## Task details
The word "Détente" may appear in lines of the data; say how many such lines there are, with nothing beyond the number.

## Dataset excerpts
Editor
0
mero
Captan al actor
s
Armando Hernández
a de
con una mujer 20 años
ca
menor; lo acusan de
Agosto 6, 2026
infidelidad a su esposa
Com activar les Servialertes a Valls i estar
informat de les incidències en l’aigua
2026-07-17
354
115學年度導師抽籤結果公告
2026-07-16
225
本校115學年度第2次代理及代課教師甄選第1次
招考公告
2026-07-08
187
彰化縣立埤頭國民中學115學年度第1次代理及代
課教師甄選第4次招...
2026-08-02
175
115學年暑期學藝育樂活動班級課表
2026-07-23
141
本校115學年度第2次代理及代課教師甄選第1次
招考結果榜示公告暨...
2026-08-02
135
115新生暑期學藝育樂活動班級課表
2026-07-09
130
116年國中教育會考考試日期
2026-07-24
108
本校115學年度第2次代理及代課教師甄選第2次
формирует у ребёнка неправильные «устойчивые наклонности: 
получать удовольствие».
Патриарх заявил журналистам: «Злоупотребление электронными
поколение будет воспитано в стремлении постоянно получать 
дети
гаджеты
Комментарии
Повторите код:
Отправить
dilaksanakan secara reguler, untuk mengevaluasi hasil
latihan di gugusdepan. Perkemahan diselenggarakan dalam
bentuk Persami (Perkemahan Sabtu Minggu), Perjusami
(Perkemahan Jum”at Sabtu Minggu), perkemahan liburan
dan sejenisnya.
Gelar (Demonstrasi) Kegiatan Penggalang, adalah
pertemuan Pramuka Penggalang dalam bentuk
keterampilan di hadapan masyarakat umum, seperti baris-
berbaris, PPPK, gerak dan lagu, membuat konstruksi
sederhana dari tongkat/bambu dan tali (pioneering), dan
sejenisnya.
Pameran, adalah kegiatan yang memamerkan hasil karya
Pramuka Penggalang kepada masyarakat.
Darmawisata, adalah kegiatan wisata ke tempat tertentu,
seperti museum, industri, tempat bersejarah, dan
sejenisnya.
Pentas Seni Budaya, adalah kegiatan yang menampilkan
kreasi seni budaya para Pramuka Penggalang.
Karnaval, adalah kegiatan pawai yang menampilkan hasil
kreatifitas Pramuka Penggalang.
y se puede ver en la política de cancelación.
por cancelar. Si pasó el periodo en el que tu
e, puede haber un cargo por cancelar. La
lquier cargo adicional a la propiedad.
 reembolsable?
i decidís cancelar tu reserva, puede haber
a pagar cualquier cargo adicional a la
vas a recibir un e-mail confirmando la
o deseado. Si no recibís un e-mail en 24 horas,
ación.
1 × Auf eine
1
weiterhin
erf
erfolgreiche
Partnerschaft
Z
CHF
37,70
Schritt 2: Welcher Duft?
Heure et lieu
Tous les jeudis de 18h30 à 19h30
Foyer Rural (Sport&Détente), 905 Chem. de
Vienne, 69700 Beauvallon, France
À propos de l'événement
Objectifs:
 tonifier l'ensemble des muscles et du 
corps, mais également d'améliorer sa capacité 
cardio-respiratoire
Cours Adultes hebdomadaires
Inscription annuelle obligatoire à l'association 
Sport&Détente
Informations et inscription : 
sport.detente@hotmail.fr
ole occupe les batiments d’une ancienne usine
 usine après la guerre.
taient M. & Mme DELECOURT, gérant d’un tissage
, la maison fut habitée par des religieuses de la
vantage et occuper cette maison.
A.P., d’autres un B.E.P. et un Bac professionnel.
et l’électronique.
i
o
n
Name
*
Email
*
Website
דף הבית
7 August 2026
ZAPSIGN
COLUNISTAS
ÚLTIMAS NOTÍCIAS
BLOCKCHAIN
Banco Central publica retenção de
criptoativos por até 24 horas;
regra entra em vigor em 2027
--
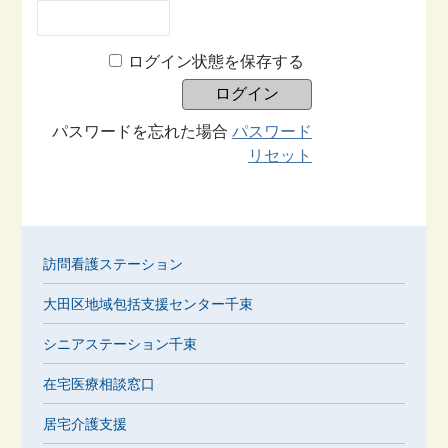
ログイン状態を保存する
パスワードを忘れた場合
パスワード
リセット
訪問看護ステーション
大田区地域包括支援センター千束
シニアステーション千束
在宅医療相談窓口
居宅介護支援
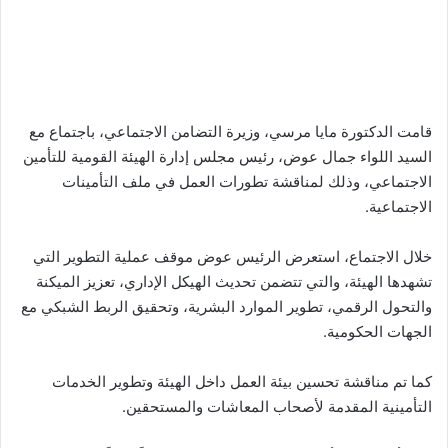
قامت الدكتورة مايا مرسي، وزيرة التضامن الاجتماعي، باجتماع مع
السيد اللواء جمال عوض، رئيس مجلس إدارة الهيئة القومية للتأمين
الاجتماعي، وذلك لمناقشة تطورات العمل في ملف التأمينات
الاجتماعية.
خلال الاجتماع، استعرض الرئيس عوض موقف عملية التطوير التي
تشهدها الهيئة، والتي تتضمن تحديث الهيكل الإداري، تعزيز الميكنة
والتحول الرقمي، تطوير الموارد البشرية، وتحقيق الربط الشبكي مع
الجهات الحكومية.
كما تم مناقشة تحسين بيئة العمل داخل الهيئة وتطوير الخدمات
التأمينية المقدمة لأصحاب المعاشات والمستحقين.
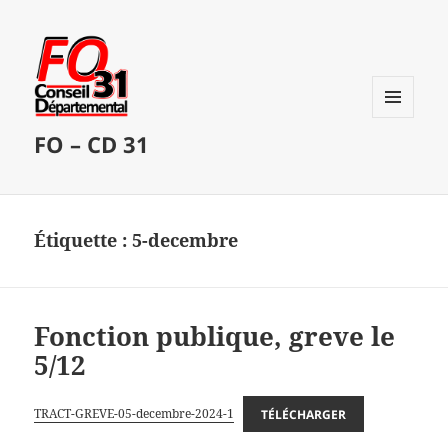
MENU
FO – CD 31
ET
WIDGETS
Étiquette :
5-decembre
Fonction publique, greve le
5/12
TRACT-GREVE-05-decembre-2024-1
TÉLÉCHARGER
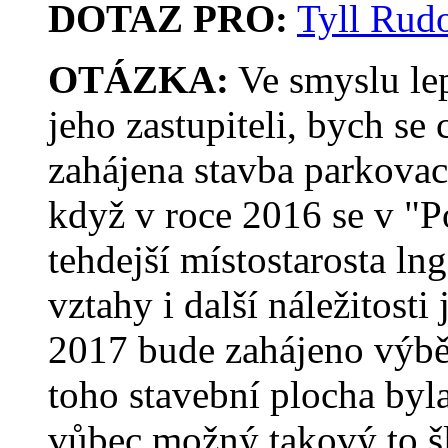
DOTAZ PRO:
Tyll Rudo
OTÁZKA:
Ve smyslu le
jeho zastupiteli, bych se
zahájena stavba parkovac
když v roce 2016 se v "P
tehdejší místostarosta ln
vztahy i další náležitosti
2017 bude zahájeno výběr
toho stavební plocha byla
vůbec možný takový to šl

## Answer section
2